Whenever a line carries the word "Москве", pull it out of the entries.

MATERIAL TO PROCESS:
○ ○ ○ ○ ○

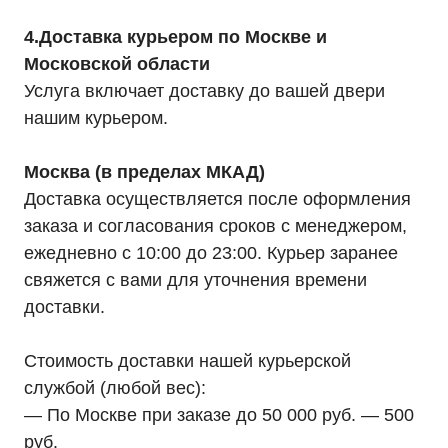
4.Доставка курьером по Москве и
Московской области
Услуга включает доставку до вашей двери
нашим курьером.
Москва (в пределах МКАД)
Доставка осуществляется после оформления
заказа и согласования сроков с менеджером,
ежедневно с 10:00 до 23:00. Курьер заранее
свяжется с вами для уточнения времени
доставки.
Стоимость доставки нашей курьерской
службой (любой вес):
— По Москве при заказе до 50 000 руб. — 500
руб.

○ ○ ○ ○ ○

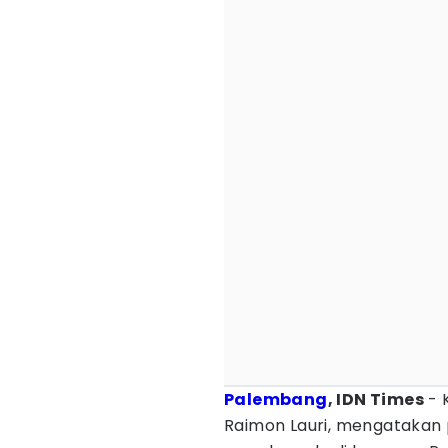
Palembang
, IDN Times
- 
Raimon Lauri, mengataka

○ ○ ○ ○ ○

EXERCISE ANSWER:
4.Доставка курьером по Москве и
— По Москве при заказе до 50 000 руб. — 500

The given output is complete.